WORK TO BE COMPLETED> Each line from the one containing "is this your first visit? (218, 22)" onward, through the end of the entries, is to be transcribed exactly; nothing else is to be included.

** SUPPLIED RECORDS follows **

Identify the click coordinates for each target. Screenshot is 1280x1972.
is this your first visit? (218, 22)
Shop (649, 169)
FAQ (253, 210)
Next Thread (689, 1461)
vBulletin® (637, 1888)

** End of SUPPLIED RECORDS **

WORKED SOLUTION>
is this your first visit? (218, 22)
Shop (649, 169)
FAQ (253, 210)
Next Thread (689, 1461)
vBulletin® (637, 1888)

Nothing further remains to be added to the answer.